▶ Work to complete:
Scan the data. Collect each line that contains the word "Nová".

Collection entries:
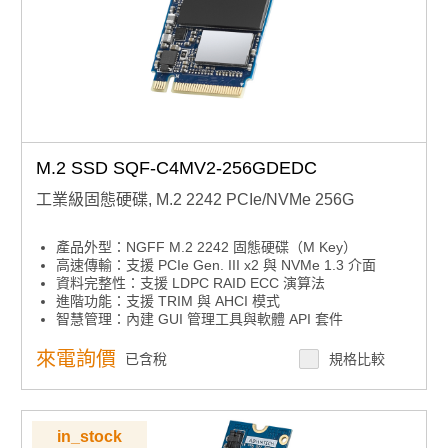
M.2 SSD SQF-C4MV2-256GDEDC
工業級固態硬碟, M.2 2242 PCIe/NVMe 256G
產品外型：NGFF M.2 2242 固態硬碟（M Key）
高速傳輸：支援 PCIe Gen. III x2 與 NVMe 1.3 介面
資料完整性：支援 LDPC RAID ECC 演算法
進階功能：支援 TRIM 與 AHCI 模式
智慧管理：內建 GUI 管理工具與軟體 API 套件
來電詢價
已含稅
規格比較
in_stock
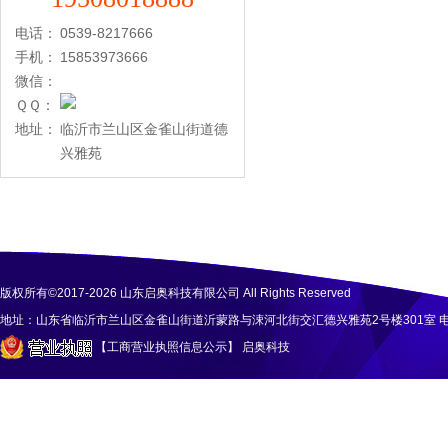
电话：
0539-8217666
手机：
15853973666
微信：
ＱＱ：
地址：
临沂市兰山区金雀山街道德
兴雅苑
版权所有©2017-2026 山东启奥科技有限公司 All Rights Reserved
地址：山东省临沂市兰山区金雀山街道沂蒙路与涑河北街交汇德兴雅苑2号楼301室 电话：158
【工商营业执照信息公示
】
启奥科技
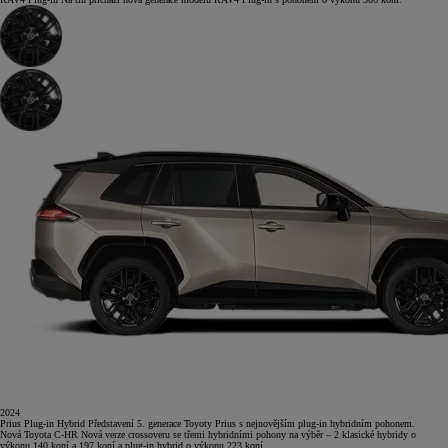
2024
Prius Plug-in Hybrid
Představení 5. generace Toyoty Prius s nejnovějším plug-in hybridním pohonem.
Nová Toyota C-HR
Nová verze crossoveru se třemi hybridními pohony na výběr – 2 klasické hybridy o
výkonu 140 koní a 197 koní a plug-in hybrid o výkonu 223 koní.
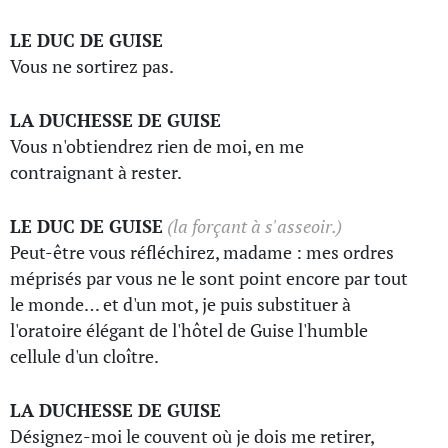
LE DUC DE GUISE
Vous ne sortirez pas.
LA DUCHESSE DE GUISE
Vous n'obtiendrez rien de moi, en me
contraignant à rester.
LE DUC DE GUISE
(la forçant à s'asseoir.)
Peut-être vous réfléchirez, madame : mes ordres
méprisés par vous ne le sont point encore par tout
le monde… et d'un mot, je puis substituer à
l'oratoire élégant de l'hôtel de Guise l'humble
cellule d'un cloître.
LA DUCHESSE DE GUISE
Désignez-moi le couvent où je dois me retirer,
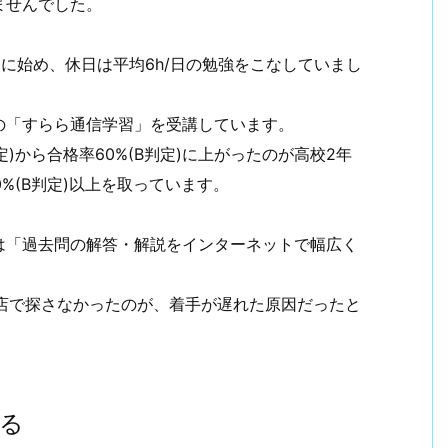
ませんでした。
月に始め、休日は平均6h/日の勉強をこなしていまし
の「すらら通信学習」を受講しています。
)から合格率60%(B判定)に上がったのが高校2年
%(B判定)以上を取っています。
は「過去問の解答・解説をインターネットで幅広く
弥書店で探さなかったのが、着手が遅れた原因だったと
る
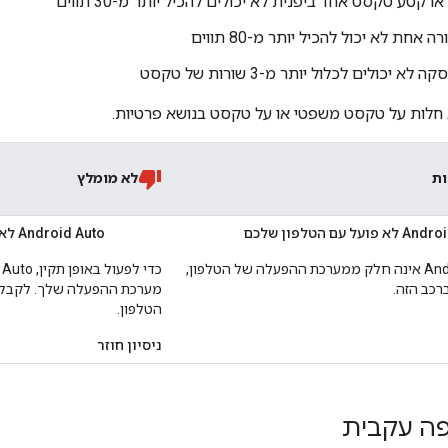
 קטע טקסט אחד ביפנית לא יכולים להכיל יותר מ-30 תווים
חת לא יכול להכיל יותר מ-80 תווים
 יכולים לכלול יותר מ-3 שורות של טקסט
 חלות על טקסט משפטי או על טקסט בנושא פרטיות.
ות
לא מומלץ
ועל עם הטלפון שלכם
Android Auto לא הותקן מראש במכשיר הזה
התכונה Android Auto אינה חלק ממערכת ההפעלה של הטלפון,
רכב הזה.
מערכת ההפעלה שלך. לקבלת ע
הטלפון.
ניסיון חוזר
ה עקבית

▶ Task answer:
Nová Toyota C-HR
Nová verze crossoveru se třemi hybridními pohony na výběr – 2 klasické hybridy o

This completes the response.